Buchan's confrontation with AIPAC began after the House of Representatives voted on Oct. 25 to pass a resolution pledging unwavering support for Israel, reflecting Washington's traditional stance on aggression. However, the resolution did not mention the increasing number of civilian casualties in Gaza.

That decision paved the way for a subsequent vote on an additional $14 billion in military aid to Israel, without conditions. Eight Democrats and one Republican voted against.

After the vote on the resolution, the organization posted on the X platform a tweet accusing these MPs, along with Bukan, of "trying to keep Hamas in power." Pocan responded, "AIPAC is a liar, and you know how not to tell the truth."

"The United States sends billions of dollars a year to help Israel, how can we not help feed the millions of Palestinians living in an open prison in Gaza, who are not from Hamas? "We don't support the movement, we don't just support the killing of children, which AIPAC seems to support."

A few days later, AIPAC began a crackdown on Representative Alexandria Ocasio-Cortez, who is hostile to the organization's progressive tendencies, calling her a "traitor."

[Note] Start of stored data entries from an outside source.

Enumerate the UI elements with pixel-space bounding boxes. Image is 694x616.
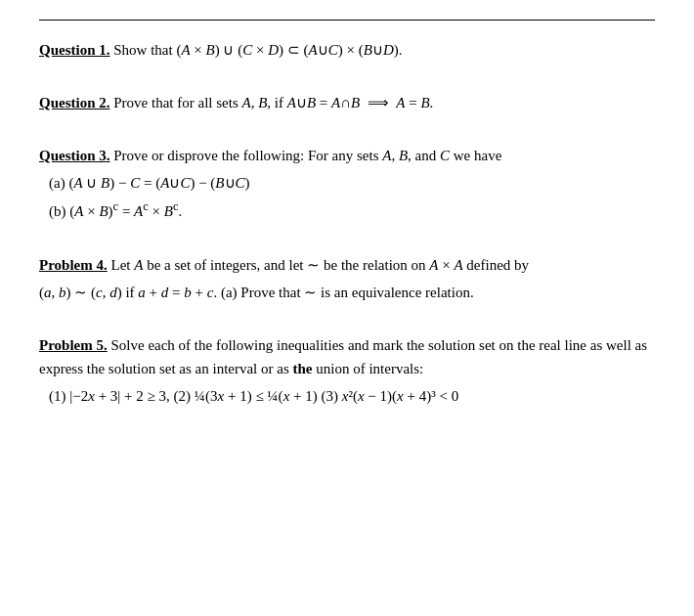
problem-4-body-2: (a, b) ∼ (c, d) if a + d = b + c. (a) Pr… xyxy=(39,281,655,304)
question-1-text: Question 1. Show that (A × B) ∪ (C × D) … xyxy=(39,38,655,62)
top-divider xyxy=(39,20,655,21)
problem-5-text: Problem 5. Solve each of the following i… xyxy=(39,333,655,380)
problem-5-body: Solve each of the following inequalities… xyxy=(39,337,647,376)
question-3-label: Question 3. xyxy=(39,148,110,163)
question-1-body: Show that (A × B) ∪ (C × D) ⊂ (A∪C) × (B… xyxy=(113,42,402,58)
problem-5-items: (1) |−2x + 3| + 2 ≥ 3, (2) ¼(3x + 1) ≤ ¼… xyxy=(49,384,655,410)
question-2-block: Question 2. Prove that for all sets A, B… xyxy=(39,91,655,114)
question-3-sub-b: (b) (A × B)c = Ac × Bc. xyxy=(49,197,655,225)
problem-4-label: Problem 4. xyxy=(39,257,108,273)
problem-4-body: Let A be a set of integers, and let ∼ be… xyxy=(110,257,529,273)
problem-4-block: Problem 4. Let A be a set of integers, a… xyxy=(39,253,655,304)
question-2-label: Question 2. xyxy=(39,95,110,110)
problem-5-block: Problem 5. Solve each of the following i… xyxy=(39,333,655,410)
question-1-block: Question 1. Show that (A × B) ∪ (C × D) … xyxy=(39,38,655,62)
question-2-text: Question 2. Prove that for all sets A, B… xyxy=(39,91,655,114)
question-3-block: Question 3. Prove or disprove the follow… xyxy=(39,144,655,224)
problem-4-text: Problem 4. Let A be a set of integers, a… xyxy=(39,253,655,277)
question-3-text: Question 3. Prove or disprove the follow… xyxy=(39,144,655,167)
question-3-sub-a: (a) (A ∪ B) − C = (A∪C) − (B∪C) xyxy=(49,171,655,197)
problem-5-label: Problem 5. xyxy=(39,337,108,353)
question-3-body: Prove or disprove the following: For any… xyxy=(113,148,501,163)
question-2-body: Prove that for all sets A, B, if A∪B = A… xyxy=(113,95,433,110)
question-1-label: Question 1. xyxy=(39,42,110,58)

Israeli Prime Minister Benjamin Netanyahu at an AIPAC conference in Washington (Reuters)

Continue to criticize

She also attacked Republican Rep. Thomas Massey for voting against the Oct. 25 resolution, calling it "anti-Semitic," and the lawmaker responded by saying that "this baseless distortion is intended to scare me into voting to send $14 billion of our money to a foreign country."

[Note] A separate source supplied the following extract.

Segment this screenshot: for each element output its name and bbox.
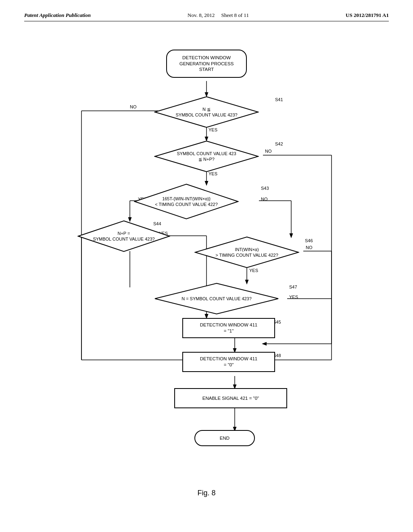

AIPAC's website boasts that 98 percent of the candidates it supported have won their elections, and that its funding committees have already launched an offensive against Israel's critics in Congress.

It reserved times to broadcast political ads targeting a number of opponents of Israel, such as MPs Rashida Tlaib, Jamal Bowman and Samar Lee. The organization courted the rival candidates of these lawmakers in the Democratic primary, in an attempt to remove them from American political life by defeating them in the 2024 election.

The fear did not reach Rep. Pocan, who continued to criticize AIPAC, saying that "the reason I pressed her is because she has become dangerous, she pretends to be partisan neutral, but they have become a pressure group controlled by the Republican Party. It's time to reveal their truth instead of being afraid of them."